4.	Sample size for person trips (PT) by age group (YOB based) by trip purpose for weekdays (M-F) only.


For geography:
- National level: 1995, 2001, 2009, and 2017 - 16 tables - tables and scripts were sent on 3/26/2021
- State level: 1995, 2001, 2009, and 2017 - 16 tables - generated in this file
- Los Angeles CBSA level: 
    - 2009 NHTS: Los Angeles-Long Beach-Santa Ana, CA (code: 31100) - 4 tables
    - 2017 NHTS: Los Angeles-Long Beach-Anaheim, CA CBSA (code: 31080) - 4 tables

#### 2017 NHTS - State

In [2]:
# Import the trip public file from local file in to a dataframe
f_trippub = r'E:\GIS_Data\Layla2019_NHTS_backup\2017csv_v1.2\trippub.csv'
trip = pd.read_csv(f_trippub)

In [3]:
# Recode the trip purpose variable
def whytrp90_re (row):
    purp = row['WHYTRP90']
    if purp in [1, 2]:
        return '01 - Work'
    elif purp == 5:
        return '02 - School/church'
    elif purp == 10:
        return '03 - Other social/recreational'
    elif purp in [3, 4]:
        return '04 - Shopping and family/personal business'
    elif purp == 8:
        return '05 - Visit friends/relatives'

In [4]:
# Recode the R_AGE_IMP variable
# *** convert year of birth (YOB) to age: Survey year 2017 - YOB
# *** 1946-1964 --> 53-71
# *** 1965-1980 --> 37-52, 
# *** 1981-1996 --> 21-36, 
# *** 1997-2001 (instead of 2012 to keep minimum age at 16) --> 16-20

def r_age_imp_re (row):
    age = row['R_AGE_IMP']
    if age >= 53 and age <= 71:
        return '01 - 1946-1964 (age 53-71)'
    elif age >= 37 and age <= 52:
        return '02 - 1965-1980 (age 37-52)'
    elif age >= 21 and age <= 36:
        return '03 - 1981-1996 (age 21-36)'
    elif age >= 16 and age <= 20:
        return '04 - 1997-2001 (age 16-20)'

In [6]:
# To create the two variables based on the two functions above
trip['WHYTRP90_re'] = trip.apply(whytrp90_re, axis = 1)
trip['R_AGE_IMP_re'] = trip.apply(r_age_imp_re, axis = 1)
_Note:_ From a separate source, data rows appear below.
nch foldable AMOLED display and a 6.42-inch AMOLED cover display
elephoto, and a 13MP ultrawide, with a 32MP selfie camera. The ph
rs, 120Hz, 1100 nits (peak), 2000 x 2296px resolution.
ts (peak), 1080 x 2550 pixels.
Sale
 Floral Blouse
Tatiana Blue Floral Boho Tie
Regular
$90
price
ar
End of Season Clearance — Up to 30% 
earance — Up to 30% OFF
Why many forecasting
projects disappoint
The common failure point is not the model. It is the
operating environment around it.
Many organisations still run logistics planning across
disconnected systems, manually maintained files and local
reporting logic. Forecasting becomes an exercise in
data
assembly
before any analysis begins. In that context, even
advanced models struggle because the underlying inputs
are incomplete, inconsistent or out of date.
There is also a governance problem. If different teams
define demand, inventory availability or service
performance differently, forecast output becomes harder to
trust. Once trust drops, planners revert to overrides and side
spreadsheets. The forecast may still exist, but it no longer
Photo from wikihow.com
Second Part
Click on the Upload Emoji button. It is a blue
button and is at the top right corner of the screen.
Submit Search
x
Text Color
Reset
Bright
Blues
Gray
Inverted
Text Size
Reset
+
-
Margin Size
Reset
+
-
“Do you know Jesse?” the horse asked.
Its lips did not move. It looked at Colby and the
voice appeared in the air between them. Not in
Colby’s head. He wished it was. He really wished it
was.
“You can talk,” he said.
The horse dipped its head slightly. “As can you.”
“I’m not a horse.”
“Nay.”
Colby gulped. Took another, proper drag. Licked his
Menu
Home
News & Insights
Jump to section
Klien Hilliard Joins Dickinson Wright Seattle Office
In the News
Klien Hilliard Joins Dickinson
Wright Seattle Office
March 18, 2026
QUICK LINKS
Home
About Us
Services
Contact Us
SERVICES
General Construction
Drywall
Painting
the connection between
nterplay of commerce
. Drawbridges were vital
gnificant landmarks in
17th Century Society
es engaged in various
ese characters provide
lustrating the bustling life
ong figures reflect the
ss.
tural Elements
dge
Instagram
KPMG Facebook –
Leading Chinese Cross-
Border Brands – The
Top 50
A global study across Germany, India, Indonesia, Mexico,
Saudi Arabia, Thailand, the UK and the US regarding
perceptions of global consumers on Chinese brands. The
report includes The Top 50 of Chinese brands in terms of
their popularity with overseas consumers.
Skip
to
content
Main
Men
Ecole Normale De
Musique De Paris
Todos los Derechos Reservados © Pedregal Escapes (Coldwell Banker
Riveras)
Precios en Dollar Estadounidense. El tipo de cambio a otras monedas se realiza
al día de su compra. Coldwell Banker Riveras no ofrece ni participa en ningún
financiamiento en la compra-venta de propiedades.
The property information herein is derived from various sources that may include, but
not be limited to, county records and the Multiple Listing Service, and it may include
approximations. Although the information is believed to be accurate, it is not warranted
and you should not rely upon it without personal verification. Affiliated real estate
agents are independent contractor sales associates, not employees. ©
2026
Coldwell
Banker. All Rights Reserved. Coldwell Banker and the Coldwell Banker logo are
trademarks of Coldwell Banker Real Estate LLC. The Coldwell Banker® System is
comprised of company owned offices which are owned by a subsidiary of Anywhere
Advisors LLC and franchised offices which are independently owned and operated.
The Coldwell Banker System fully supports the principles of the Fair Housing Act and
# To select Geography: CA state
trip_ca = trip[trip['HHSTATE'] == 'CA']
print('Total # of records in CA:', len(trip_ca))
print('Total # of records in whole Nation:', len(trip))

# Select variables needed for the queries from CA state table
trip_1 = trip_ca[['R_AGE_IMP', 'R_AGE_IMP_re', 'WHYTRP90', 'WHYTRP90_re', 'TRAVDAY', 'WTTRDFIN']]
# Quick preview
trip_1.head()

Total # of records in CA: 185666
Total # of records in whole Nation: 923572


Unnamed: 0,R_AGE_IMP,R_AGE_IMP_re,WHYTRP90,WHYTRP90_re,TRAVDAY,WTTRDFIN
42,44,02 - 1965-1980 (age 37-52),1,01 - Work,4,325760.957
43,44,02 - 1965-1980 (age 37-52),1,01 - Work,4,325760.957
44,40,02 - 1965-1980 (age 37-52),10,03 - Other social/recreational,4,274768.569
45,40,02 - 1965-1980 (age 37-52),10,03 - Other social/recreational,4,274768.569
46,40,02 - 1965-1980 (age 37-52),1,01 - Work,4,274768.569


In [7]:
# For all days in a week
## weighted sum
all7_sum = pd.crosstab([trip_1.R_AGE_IMP_re], [trip_1.WHYTRP90_re],
            trip_1.WTTRDFIN, aggfunc = 'sum',
            rownames=['YOB'],
            colnames=['Trip purpose'],
            dropna=True,
            margins=True)

## sample size
all7_sample = pd.crosstab([trip_1.R_AGE_IMP_re], [trip_1.WHYTRP90_re],
            trip_1.WHYTRP90_re, aggfunc = 'count',
            rownames=['YOB'],
            colnames=['Trip purpose'],
            dropna=True,
            margins=True)

# For weekdays only (M-F)
# Weekend in TRAVDAY: 1 = Sunday and 7 = Saturday
# Weekdays in TRAVDAY: 2-6 as M-F

weekdays = [2, 3, 4, 5, 6]
trip_1_wkdays = trip_1[trip_1['TRAVDAY'].isin(weekdays)]

## weighted sum
weekdays_sum = pd.crosstab([trip_1_wkdays.R_AGE_IMP_re], [trip_1_wkdays.WHYTRP90_re],
            trip_1_wkdays.WTTRDFIN, aggfunc = 'sum',
            rownames=['YOB'],
            colnames=['Trip purpose'],
            dropna=True,
            margins=True)

## sample size
weekdays_sample = pd.crosstab([trip_1_wkdays.R_AGE_IMP_re], [trip_1_wkdays.WHYTRP90_re],
            trip_1_wkdays.WHYTRP90_re, aggfunc = 'count',
            rownames=['YOB'],
            colnames=['Trip purpose'],
            dropna=True,
            margins=True)

# export all tables into one excelbook
savetofile = r'E:\GIS_Data\Layla2019_NHTS_backup\NHTS_Layla\03_UserSupport\M03_2021\Q03008_RBlair\NHTS2017_tbs_state.xlsx'
writer = pd.ExcelWriter(savetofile, engine='xlsxwriter')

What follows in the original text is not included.